Most clinical isolates of K. pneumoniae lacking ESBL express both OmpK35 and OmpK36 porins, while most K. pneumoniae ESBL producers express only OmpK36 ¹⁸ or lack both porins.¹⁹ Insertional disruption of probable promoter in the region upstream ompK35 sequence was associated with porin loss in the highly virulent strain, Kp13.⁹ Lower expression of OmpK35 in K. pneumoniae increases the resistance to cephamycins, oxyimino-cephalosporins, zwitterionic cephalosporins, and meropenem. Significant elevation in resistance was also described for imipenem, ciprofloxacin, and chloramphenicol.¹⁴

Two ompK36 insertional mutations encoding glycine and aspartic acid at aa134 and aa135 detected in KPC-producing K. pneumoniae with doripenem MIC >8 μg/ml can predict carbapenem–colistin therapy failures.^20,21 Deficiency in OmpK36 expression is related to cefoxitin resistance, increased resistance to oxyimino-cephalosporins and zwitterionic cephalosporins in ESBL-producing strains, and to carbapenem resistance in strains producing plasmid-mediated AmpC-type beta-lactamase. Lack of OmpK36 expression also results in a moderate increase in fluoroquinolone resistance in strains with altered topoisomerases and/or active efflux of quinolones.^22,23 The absence or downregulation of porins, OmpK35 and OmpK36, accompanied with production of various beta-lactamases has been implicated in carbapenem resistance.
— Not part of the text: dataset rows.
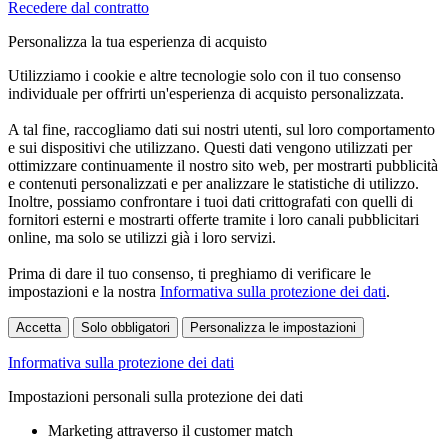
Recedere dal contratto
Personalizza la tua esperienza di acquisto
Utilizziamo i cookie e altre tecnologie solo con il tuo consenso
individuale per offrirti un'esperienza di acquisto personalizzata.
A tal fine, raccogliamo dati sui nostri utenti, sul loro comportamento
e sui dispositivi che utilizzano. Questi dati vengono utilizzati per
ottimizzare continuamente il nostro sito web, per mostrarti pubblicità
e contenuti personalizzati e per analizzare le statistiche di utilizzo.
Inoltre, possiamo confrontare i tuoi dati crittografati con quelli di
fornitori esterni e mostrarti offerte tramite i loro canali pubblicitari
online, ma solo se utilizzi già i loro servizi.
Prima di dare il tuo consenso, ti preghiamo di verificare le
impostazioni e la nostra
Informativa sulla protezione dei dati
.
Accetta
Solo obbligatori
Personalizza le impostazioni
Informativa sulla protezione dei dati
Impostazioni personali sulla protezione dei dati
Marketing attraverso il customer match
Derivatives of ertapenem have a pleiotropic negative effect on K. pneumoniae porin expression (lack of OmpK35 and OmpK36),²⁴ which may cause phenotypic resistance to several antimicrobials. The loss of OmpK36 expression results in higher antimicrobial resistance in Klebsiella cultivated in a high-osmolarity medium (similar to body fluid) compared with the OmpK35, suggesting an important role of OmpK36 in clinical drug resistance.²⁵ The lack of OmpK35/36 expression was associated with a decrease in the virulence even in K. pneumoniae overproducing EPs.²⁴ Deletion of ompK35 and ompK36 showed, in a mouse peritonitis model, decreased virulence and slower growth rate.²⁵

A possible strategy for Klebsiella to maintain fitness following the loss of OmpK35/36 may involve a further exchange to other porins, such as OmpK37, LamB, OmpK26, PhoE, and KpnO, although their contribution to antimicrobial resistance has been poorly investigated so far.^4,26,27 The OmpK37 is small quiescent porin and its plasmid-encoded overexpression has no significant impact on antibiotic susceptibility.⁴

The LamB is involved in the transport of maltose and maltodextrins and its overexpression is associated with the deficiency of the OmpK36. LamB and OmpK36 deficiency slightly decreases the susceptibility to cefepime, piperacillin–tazobactam, cefotaxime, imipenem, meropenem, and ertapenem, suggesting that LamB may contribute to the penetration of these agents into the porin-deficient strains.²⁶ The loss of LamB expression increases carbapenem resistance.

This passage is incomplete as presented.